Папка, в которую он записал отсканированные файлы книжных страниц, была пуста.
— Можно спросить, — пробормотал Хьюго. — Я посылал запросы и прикладывал файл со сканом страницы. Возможно…
Он знал, что это не так.
— Почему? — спросила Мария.
Она понимала, что Хьюго не мог знать ответа, — вопрос спросился сам собой.
— Потому, — сказал Хьюго, — что не могло быть иначе. Ответ показался Марии исчерпывающим.
— Книга, — поняла она, — в твоей голове. Вся. Как Тора — в голове Моисея, спустившегося с Синая к своему народу.
Хьюго покачал головой.
— Да, — сказал он. — И нет.
Почему-то Марии была понятна и эта фраза, отрицавшая сама себя.
Хьюго принес рюкзак и, достав черные листы, положил их на белые. Ночь легла на день.
— Мне должны позвонить, — сказал Хьюго. — Еще вчера должны были.

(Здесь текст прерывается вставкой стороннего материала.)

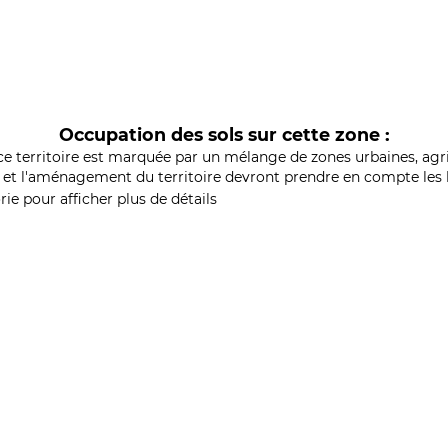
Occupation des sols sur cette zone :
ce territoire est marquée par un mélange de zones urbaines, agri
et l'aménagement du territoire devront prendre en compte les b
ie pour afficher plus de détails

— Кто? — удивилась Мария. — Думаешь, позвонит Говард?
Покопавшись в рюкзачке, Хьюго нашел мобильный телефон.
— Вот голова… Я же выключил его, когда мы вошли в здание ФБР. Представляешь? А я еще удивляюсь, почему нет звонка.
Он включил аппарат, и звонок раздался почти сразу.

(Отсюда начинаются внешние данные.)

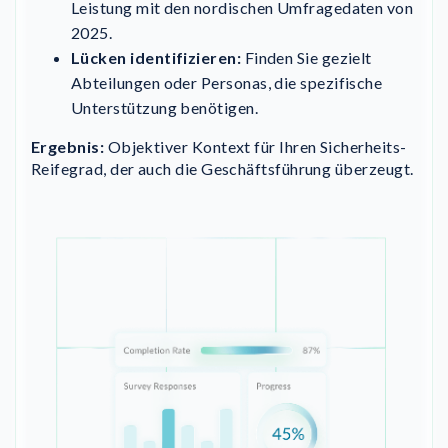
Leistung mit den nordischen Umfragedaten von
2025.
Lücken identifizieren:
Finden Sie gezielt
Abteilungen oder Personas, die spezifische
Unterstützung benötigen.
Ergebnis:
Objektiver Kontext für Ihren Sicherheits-
Reifegrad, der auch die Geschäftsführung überzeugt.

— Мистер Мюллер, наконец-то! — хриплый баритон был Хьюго не знаком, но он не ошибся, ответив:
— Прошу прощения, профессор Аллен.
Хьюго включил внешний динамик, чтобы Мария тоже смогла слышать.
— Книга у вас?
— Д-да, — протянул Хьюго, — но…
— Приезжайте, — не пригласил, а приказал профессор и даже не сказал — куда, полагая, что Хьюго сам это знает.
— Я… не один.
— Не имеет значения, — голос был нетерпелив. — Главное — привезите книгу.

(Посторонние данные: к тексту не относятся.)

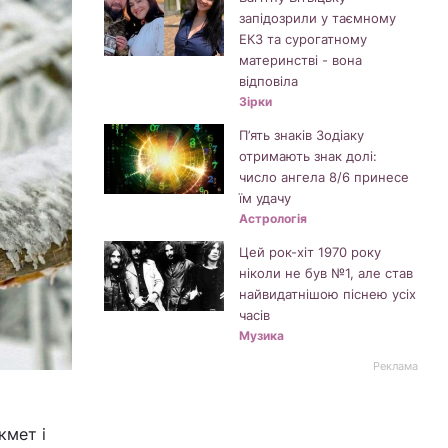
запідозрили у таємному
ЕКЗ та сурогатному
материнстві - вона
відповіла
Зірки
П’ять знаків Зодіаку
отримають знак долі:
число ангела 8/6 принесе
їм удачу
Астрологія
Цей рок-хіт 1970 року
ніколи не був №1, але став
найвидатнішою піснею усіх
часів
Музика
Реклама
кмет і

— Кто это? — спросила Мария, когда Хьюго нажал кнопку отключения связи. — И почему он говорит, будто…
— Будто имеет право приказывать? Это профессор Генри Аллен, муж нашей директрисы, председатель попечительского совета библиотеки. Он ректор нашего университета, ты должна его знать, он подписывал твое назначение, а профессор имеет привычку лично беседовать с каждым, кого принимает на работу.
— Вспомнила, — кивнула Мария. — Наша, как ты говоришь, беседа продолжалась пятнадцать секунд. Я вошла, он встал из-за стола, высокий, стройный, с усами а-ля Пуаро и трубкой в зубах а-ля Черчилль. «Мисс Барбьери, — сказал он, — рад поздравить, вам у нас понравится, уверен». Кивком дал понять, что аудиенция окончена, я повернулась и вышла.
— В этом весь ректор, — улыбнулся Хьюго. — Резкий, но, говорят, хороший ученый. Я видел его раз пять или шесть. Первый — при таких же обстоятельствах, как ты. А потом несколько раз на заседаниях попечительского совета.
— Он хочет тебя видеть? Зачем?
— Нас, — поправил Хьюго. — Пойдем, ждать ректор не любит. Честно говоря, не понимаю, почему я сразу к нему не обратился. Нет, понимаю, конечно: мне и в голову не пришло, потому что я знал — больше пятнадцати секунд профессор слушать не станет.
В доме на Четвертой Южной улице свет горел только на втором этаже. Хьюго позвонил, и на пороге возник высокий силуэт — осанистая фигура на фоне ярко освещенной прихожей.
Ректор сначала пожал руку Марии, сказал, что она прекрасно выглядит, ей очень идет синее платье, и он надеется, что ее работа по исследованию структуры верований индейцев племени сиу проходит успешно. Повернувшись затем к Хьюго, Аллен сказал жестко:
— Вы должны были сразу обратиться ко мне, а не искать правды в Вашингтоне. Вы действовали, как гуманитарий, в то время, как проблема чисто физическая.
— Я библиотекарь, а не физик, — пробормотал Хьюго, чувствуя, насколько неубедительно звучат его слова.
— Вот именно, — отрезал ректор и, повернувшись к гостям спиной, направился к лестнице. Хьюго и Мария последовали за хозяином, ни разу не обернувшимся, пока они не поднялись на второй этаж, прошли по коридору мимо висевших на стенах картин то ли с репродукциями, то ли с оригинальными работами европейских художников, скорее всего, восемнадцатого века. Мария пробормотала, когда они проходили мимо большой — метр на полтора — картины:
— Господи, Питоккетто, «Портрет монахини».